Marcus: Everybody is saying, look at your competitors. The thing is, you don’t always want to look at what people are doing right now. Google is probably always working on something to address that stuff. It’s more about sustainability.

Audience participation

Frank: “Does anyone have any question for the conference that they haven’t had answered at this conference yet?”

Todd: “Seriously, Frank, can you be any more lazy?”

Q: “Can you optimize for Facebook and Twitter?”
Fionn: Anything you want to show up in search results, treat it like a web page (text for videos, descriptions, titles).
Frank: Sign up with KnowEm, and point everything from your other social media profiles to your Twitter profile. Same thing with Facebook.
Fionn: “Welcome to the new wave of spam.”

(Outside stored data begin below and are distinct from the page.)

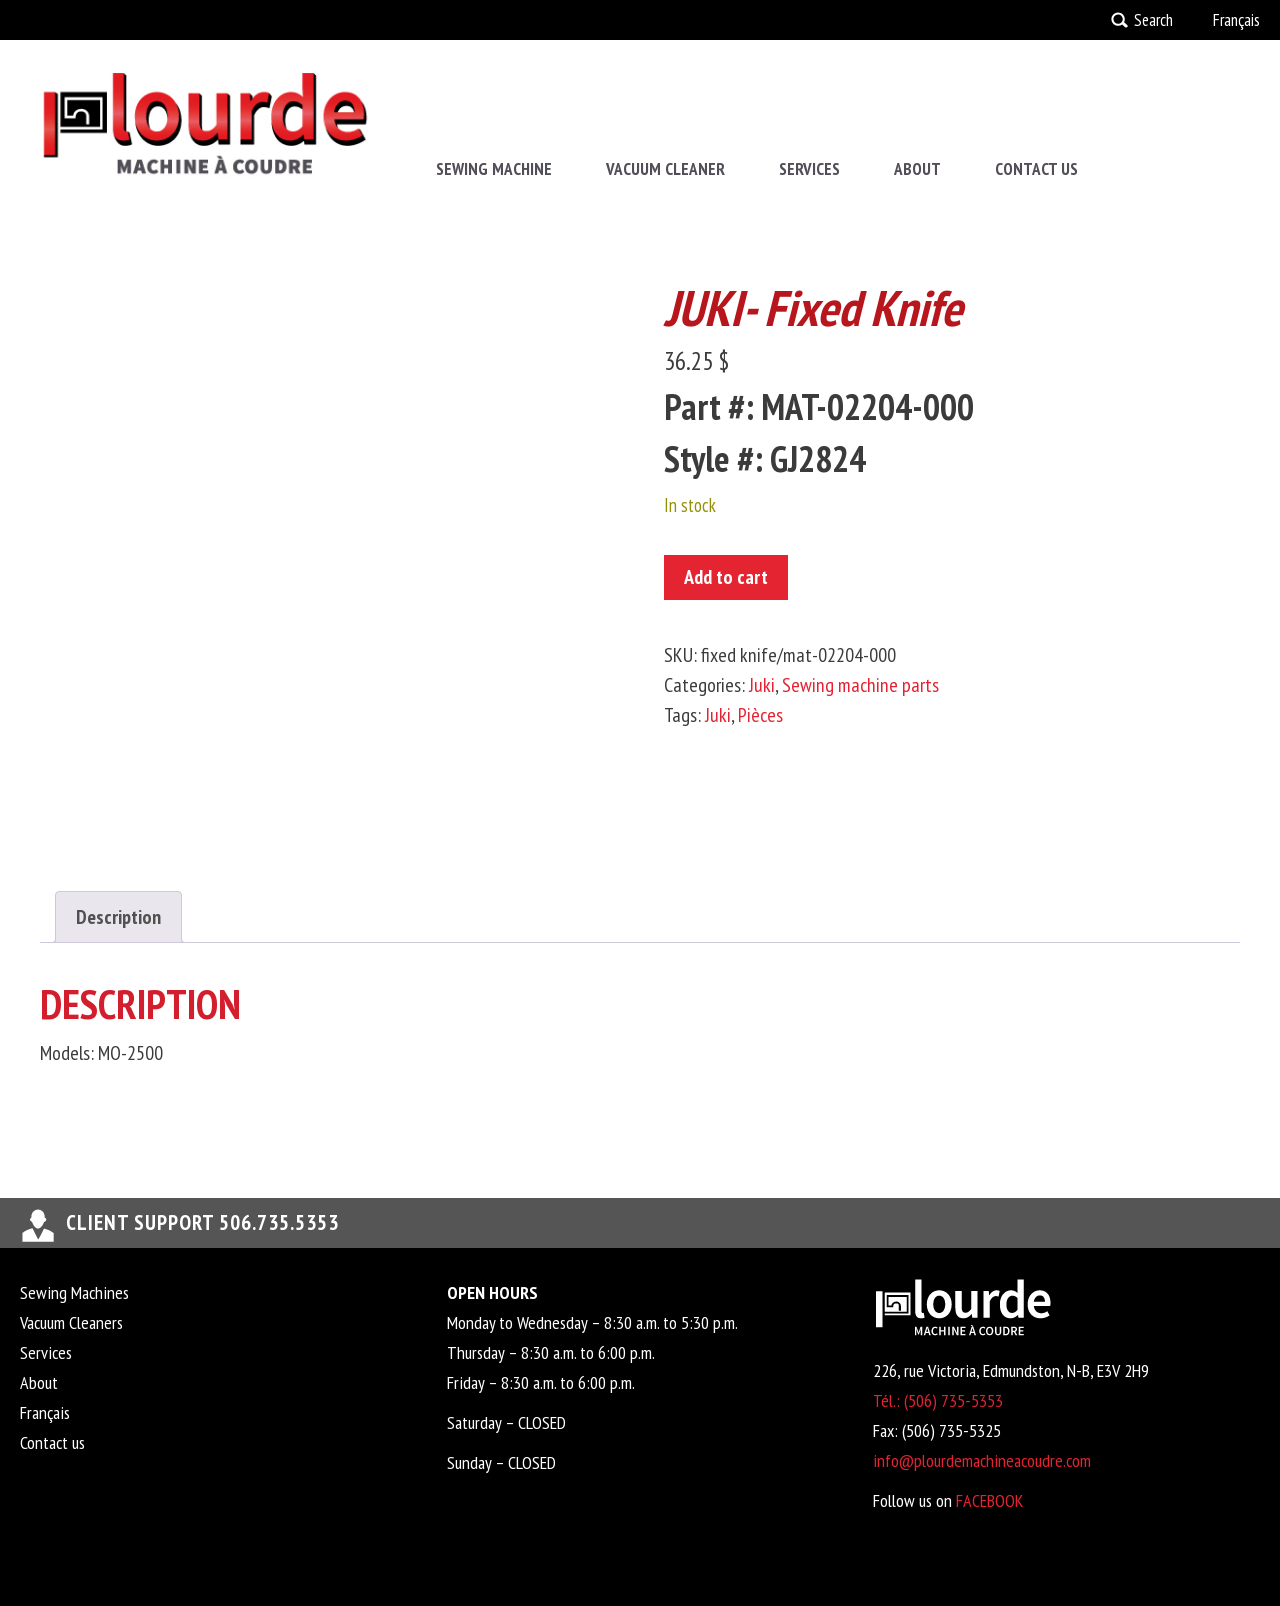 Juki (762, 685)
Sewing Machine (494, 169)
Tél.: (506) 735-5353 (938, 1400)
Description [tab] (118, 917)
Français (1236, 20)
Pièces (760, 715)
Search (1153, 20)
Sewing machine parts (860, 685)
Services (809, 169)
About (917, 169)
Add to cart (726, 577)
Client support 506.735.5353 (202, 1222)
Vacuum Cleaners (71, 1322)
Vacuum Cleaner (665, 169)
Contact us (1036, 169)
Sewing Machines (74, 1292)
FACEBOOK (989, 1500)
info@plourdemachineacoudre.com (982, 1460) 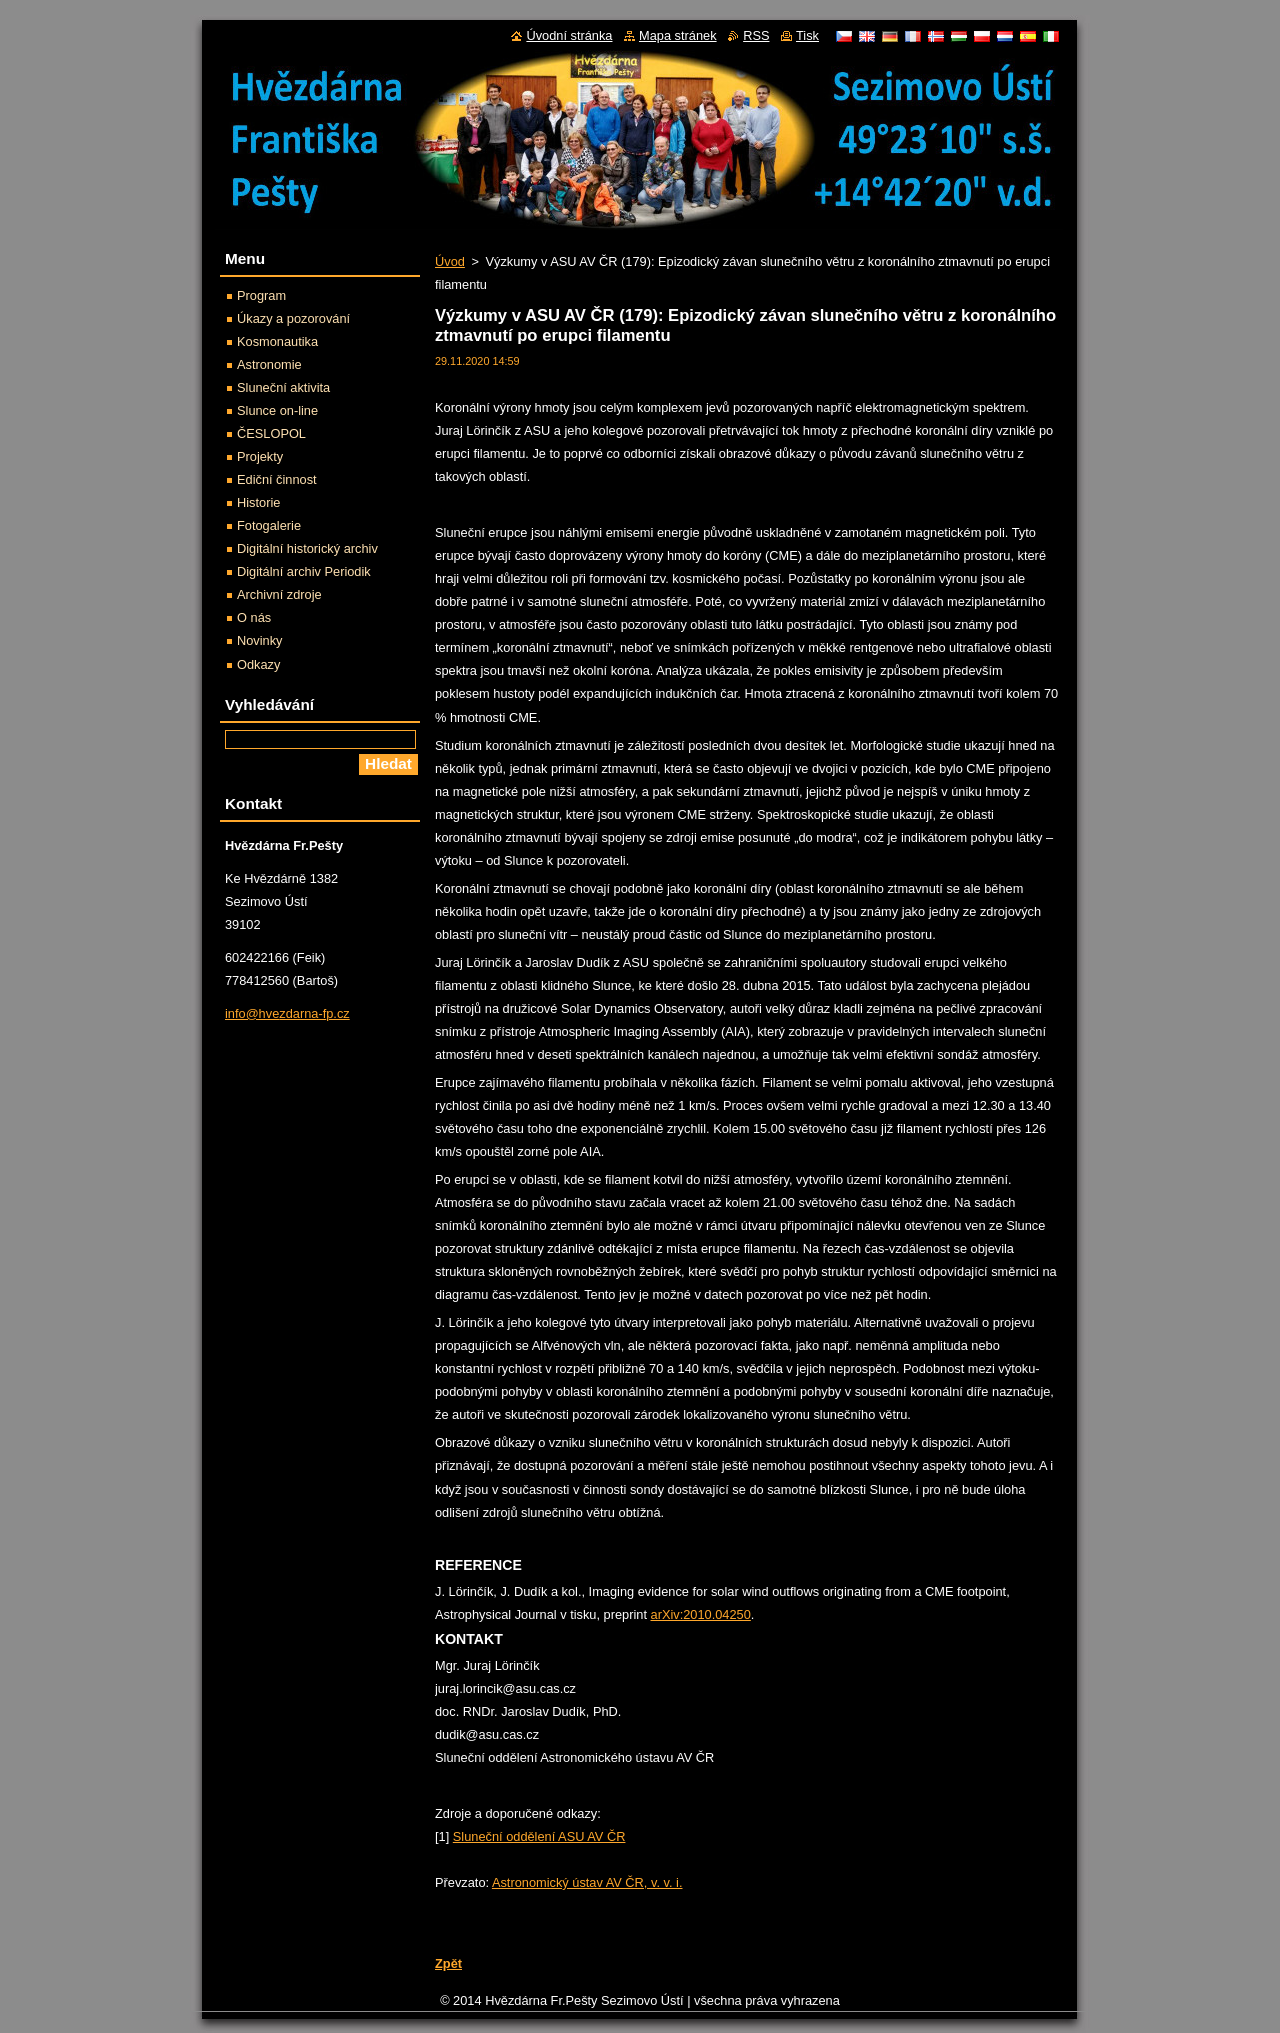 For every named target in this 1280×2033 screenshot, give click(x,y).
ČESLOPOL (271, 433)
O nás (254, 617)
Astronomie (269, 364)
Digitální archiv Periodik (304, 571)
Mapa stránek (678, 35)
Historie (258, 502)
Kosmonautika (277, 341)
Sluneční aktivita (283, 387)
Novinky (260, 640)
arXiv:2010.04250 (701, 1614)
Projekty (260, 456)
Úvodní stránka (569, 35)
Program (261, 295)
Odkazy (258, 664)
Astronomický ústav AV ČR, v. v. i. (587, 1882)
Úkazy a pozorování (293, 318)
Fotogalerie (269, 525)
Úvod (450, 261)
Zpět (448, 1963)
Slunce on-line (277, 410)
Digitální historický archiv (307, 548)
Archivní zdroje (279, 594)
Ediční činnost (277, 479)
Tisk (807, 35)
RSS (756, 35)
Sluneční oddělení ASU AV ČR (539, 1836) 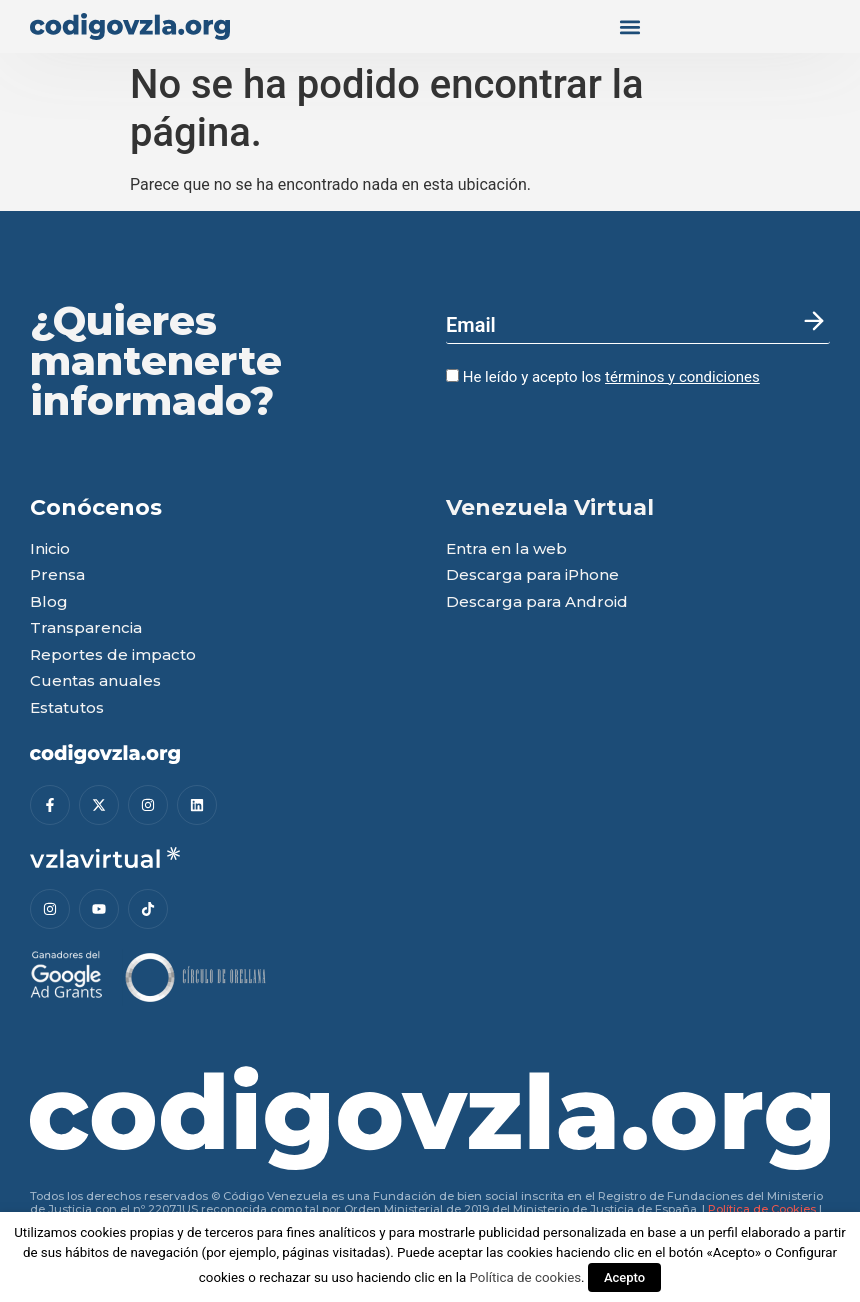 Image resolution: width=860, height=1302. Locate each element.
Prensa (57, 575)
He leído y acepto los (603, 377)
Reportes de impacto (113, 655)
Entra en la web (506, 549)
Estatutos (67, 708)
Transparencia (86, 628)
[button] (630, 26)
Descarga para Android (537, 602)
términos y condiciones (682, 377)
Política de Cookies (762, 1209)
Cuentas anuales (95, 681)
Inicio (50, 549)
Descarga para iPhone (532, 575)
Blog (49, 602)
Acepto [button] (624, 1277)
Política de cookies (525, 1277) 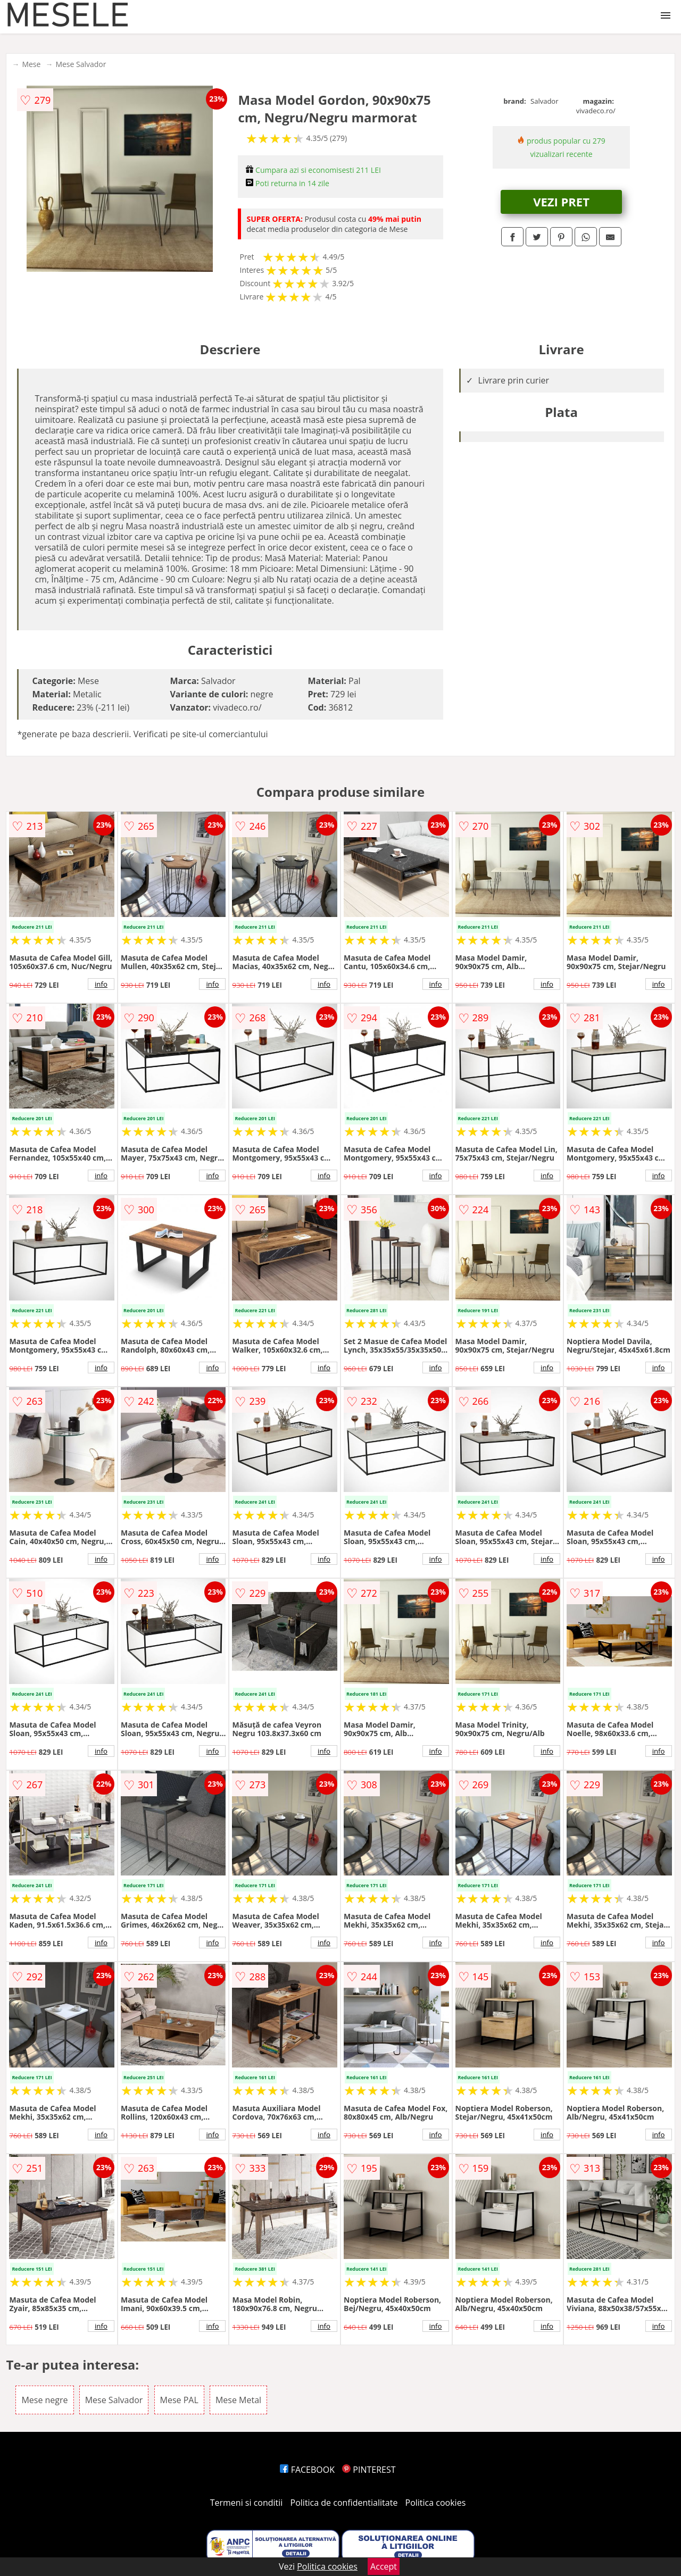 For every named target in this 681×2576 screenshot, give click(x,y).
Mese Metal (238, 2400)
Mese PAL (179, 2400)
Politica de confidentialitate (344, 2502)
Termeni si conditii (246, 2502)
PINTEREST (368, 2469)
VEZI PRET (561, 202)
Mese (31, 64)
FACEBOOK (307, 2469)
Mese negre (44, 2400)
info (101, 984)
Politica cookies (435, 2502)
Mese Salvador (80, 64)
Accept (383, 2566)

Q: “Should I still buy domain networks?”
Todd: Hire an expert.
Fionn: “You can commit Google suicide.”

Q: “With the changes and localization, how would you go about clearing up some of the differences in rankings right now? How are you tracking rankings now?”
Todd: I absolutely hate tracking rankings. You don’t need to look at ranking to see if it’s working. See where your traffic is coming from. We have tools and we tell our clients, “These are our tools, and these tools are the standard.”
Fionn: Ranking reports are useful to inform your SEO effort, but if you’re giving out ranking reports as a measure of success, you need to learn more.
Marcus: About local… “get reviews, get reviews, get reviews.” And be everywhere. Yelp. SuperPages. Get listed in all those pages. On your website, make sure your contact page is index-able and crawl-able.
Frank: I think we also need to go back to looking at the Google Dance. Go back to some old-school stuff.

Q: “It’s becoming harder and harder to get backlinks. You can’t buy them, or create content farms, so the only thing that’s really left is linkbait. And that requires a lot of resources. And the price goes up for clients. How do you address that issue?”
Fionn: We have a client who sells tires. We do a blog for them, and we do quality “how to” tips, and people link to the blog all the time. For example, we have “How to winterize your tires” and within that post we’ll have a link in that goes to the winterized tires.
Frank: Hire an intern. Hire a bunch of college interns. They come up with the wackiest ideas in the world.
Todd: Several companies can do this for you. They’re very creative and this is their strength.
Marcus: Search on Digg and see what worked before.
Todd: Also, go back into the archives and see what did well and you can post again.
Marcus: And while you’re looking at it, click on it and make sure it still works.

Q: “How do you apply this strategy for 10,000 products?”
Todd: You don’t have to do it for each product. You go out and get the links to your site, you build that authority, then you go into advanced things like UI and site architecture, and it will filter down into those pages in your site.
Fionn: Often overlooked: onsite linking, especially for eCommerce sites, which can have a huge impact on your SEO.
Frank: Go in and clean up your site and get rid of pages that aren’t getting traffic.

Q: “What qualifies as duplicate content? What percentage?”
Fionn: It doesn’t matter what we think. It matters what Google thinks. So don’t do it.
Todd: If you’re telling people how to write copy, then tell them: don’t plagiarize.
Marcus: Quote from articles, and link to them.

Q: “If we shouldn’t call ourselves SEOs, what other names do you suggest?”
Todd: “I’m a search marketer. But I don’t care. Call me whatever you want, I still make money.”